Sr Systems Engineer HPC

Job Description

Job Summary: Rackspace seeking a highly skilled and motivated HPC System Engineer to join our team. You’ll be responsible for working directly for one of flagship clients and designing, implementing, maintaining, and optimizing their high-performance computing (HPC) infrastructure. You will work closely with researchers, scientists, and other engineers to ensure the efficient and reliable operation of the HPC systems. 

Work Location: 100% Remote.
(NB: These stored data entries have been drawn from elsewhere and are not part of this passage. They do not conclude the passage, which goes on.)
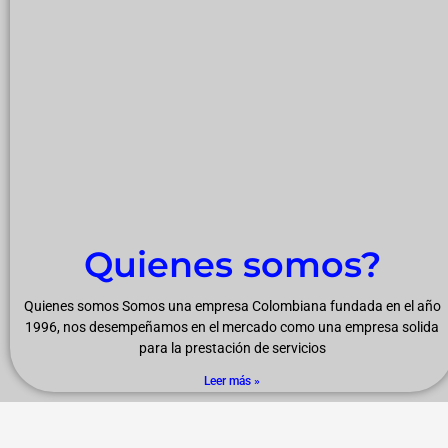
Quienes somos?
Quienes somos Somos una empresa Colombiana fundada en el año
1996, nos desempeñamos en el mercado como una empresa solida
para la prestación de servicios
Leer más »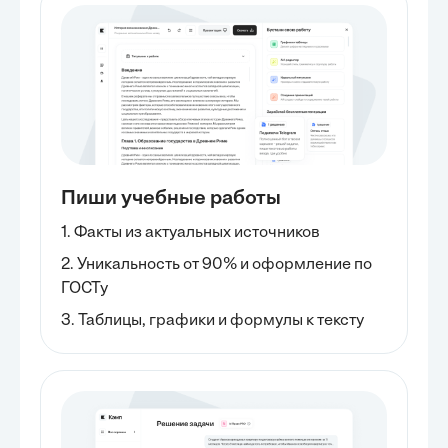
Пиши учебные работы
1. Факты из актуальных источников
2. Уникальность от 90% и оформление по
ГОСТу
3. Таблицы, графики и формулы к тексту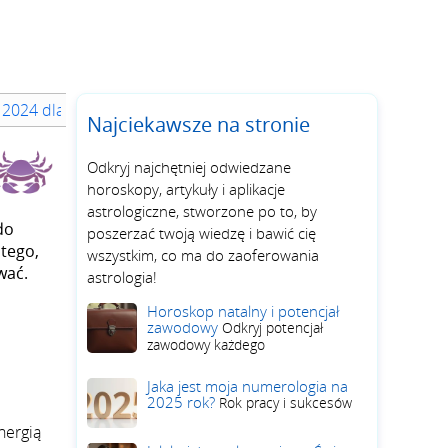
 2024 dla swojego znaku zodiaku
Najciekawsze na stronie
Odkryj najchętniej odwiedzane
horoskopy, artykuły i aplikacje
astrologiczne, stworzone po to, by
do
poszerzać twoją wiedzę i bawić cię
 tego,
wszystkim, co ma do zaoferowania
wać.
astrologia!
Horoskop natalny i potencjał
zawodowy
Odkryj potencjał
zawodowy każdego
Jaka jest moja numerologia na
2025 rok?
Rok pracy i sukcesów
nergią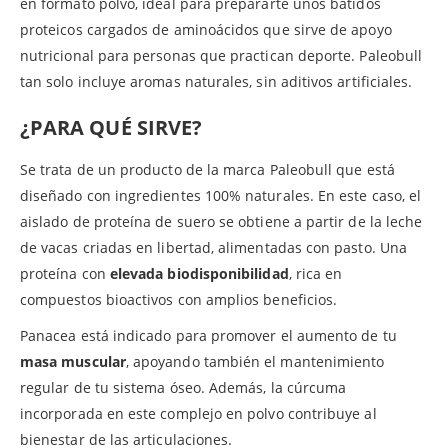
en formato polvo, ideal para prepararte unos batidos
proteicos cargados de aminoácidos que sirve de apoyo
nutricional para personas que practican deporte. Paleobull
tan solo incluye aromas naturales, sin aditivos artificiales.
¿PARA QUÉ SIRVE?
Se trata de un producto de la marca Paleobull que está
diseñado con ingredientes 100% naturales. En este caso, el
aislado de proteína de suero se obtiene a partir de la leche
de vacas criadas en libertad, alimentadas con pasto. Una
proteína con
elevada biodisponibilidad
, rica en
compuestos bioactivos con amplios beneficios.
Panacea está indicado para promover el aumento de tu
masa muscular
, apoyando también el mantenimiento
regular de tu sistema óseo. Además, la cúrcuma
incorporada en este complejo en polvo contribuye al
bienestar de las articulaciones.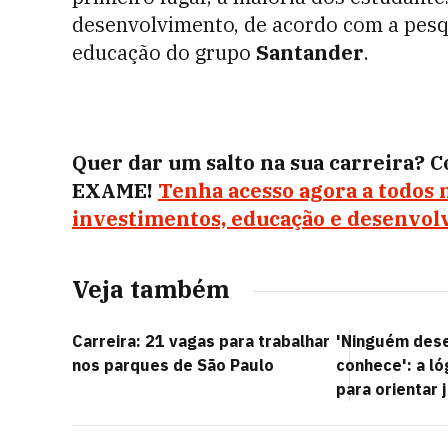
desenvolvimento, de acordo com a pesqu
educação do grupo
Santander
.
Quer dar um salto na sua carreira? 
EXAME!
Tenha acesso agora a todos 
investimentos, educação e desenvol
Veja também
Carreira: 21 vagas para trabalhar
'Ninguém dese
nos parques de São Paulo
conhece': a ló
para orientar 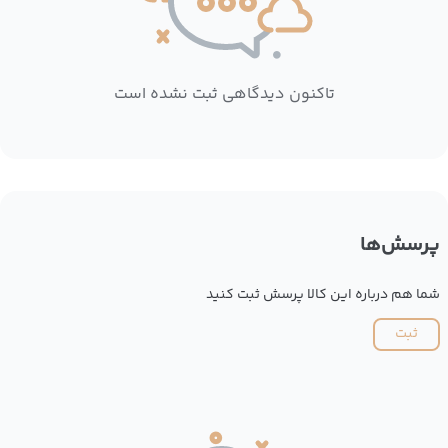
تاکنون دیدگاهی ثبت نشده است
پرسش‌ها
شما هم درباره این کالا پرسش ثبت کنید
ثبت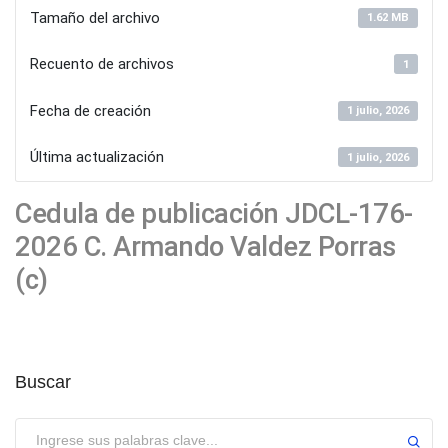
Tamaño del archivo
1.62 MB
Recuento de archivos
1
Fecha de creación
1 julio, 2026
Última actualización
1 julio, 2026
Cedula de publicación JDCL-176-
2026 C. Armando Valdez Porras
(c)
Buscar
Enviar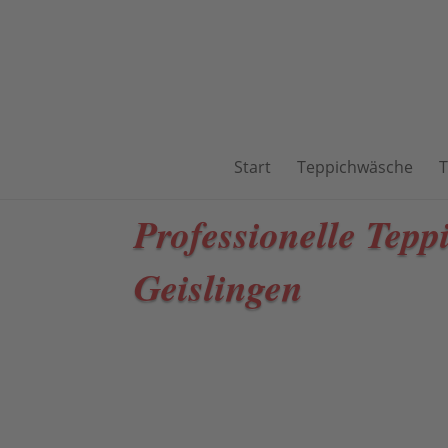
Start
Teppichwäsche
T
Professionelle Tepp
Geislingen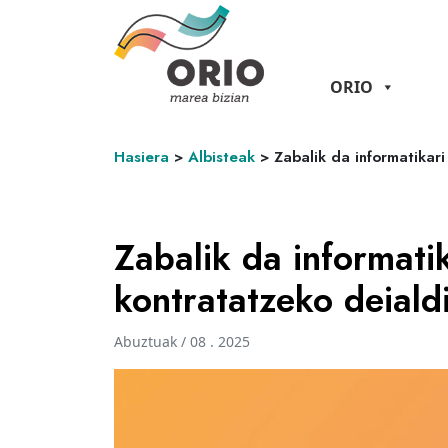
ORIO
Hasiera
>
Albisteak
>
Zabalik da informatikar
Zabalik da informatik
kontratatzeko deiald
Abuztuak / 08 . 2025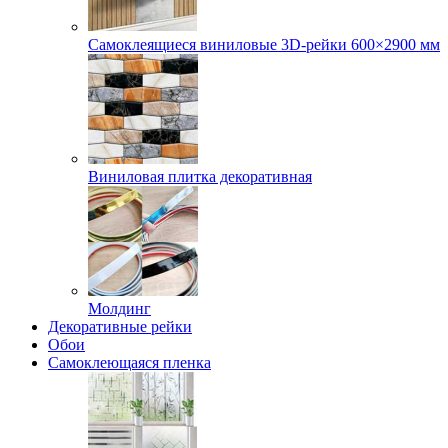
Самоклеящиеся виниловые 3D‑рейки 600×2900 мм
Виниловая плитка декоративная
Молдинг
Декоративные рейки
Обои
Самоклеющаяся пленка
Due to this role supporting a customer in the Seattle area we prefer to hire in either PST or CST time zones.
 
Travel: There may be minimal travel to either San Antonio, TX or Seattle WA. 


Responsibilities:
  • Install, configure, and maintain HPC clusters, including hardware and software components.
  • Monitor system performance, identify bottlenecks, and implement solutions to optimize performance.
  • Manage user accounts, permissions, and resource allocation.
  • Perform regular system maintenance, updates, and patching.
  • Troubleshoot and resolve hardware and software issues in a timely manner.
  • Participate in the design and planning of HPC infrastructure upgrades and expansions.
  • Evaluate and recommend hardware and software solutions to meet evolving computational needs.
  • Implement and manage storage systems, networking infrastructure, and interconnects (e.g., InfiniBand).
  • Optimize system configurations and application performance for HPC workloads.
  • Profile and analyze application performance to identify areas for improvement.
  • Implement and utilize performance monitoring tools and techniques.
  • Provide technical support and training to HPC users.
  • Collaborate with researchers and scientists to understand their computational requirements.
  • Work closely with HPC architects and engineers to ensure that research needs are met.
  • Document system configurations, procedures, and best practices.
  • Assist HPC engineers and architects with day-to-day operations and ticket management.
  • Implement and maintain security measures to protect HPC infrastructure and data.
  • Ensure compliance with relevant security policies and regulations.
  • Manage data backups and disaster recovery procedures.

  • Qualifications:
  • Bachelor's degree in computer science, engineering, or a related field.  Experience may substitute for the degree.
  • Minimum of 10 yrs experience working with systems; 5yrs specifically with HPC.
  • Strong knowledge of Linux operating systems (e.g., Rocky, Ubuntu).
  • Experience with cluster management tools (e.g., Slurm, PBS).
  • Familiarity with high-speed interconnects (e.g., InfiniBand, Ethernet).
  • Knowledge of parallel file systems (e.g., Lustre, SEPH, GPFS).
  • Proficiency in scripting languages (e.g., R, Python, Bash).
  • Understanding of HPC hardware architectures and technologies (e.g., CPUs, GPUs, memory).
  • Strong demonstrated experience with a major configuration management software (e.g. Terraform, Ansible), including application packaging and installation.
  • Must have strong knowledge of Linux security and Linux shell scripting.
  • Strong communication and interpersonal skills.
  • Knowledge of data transfer protocols and large-scale storage solutions.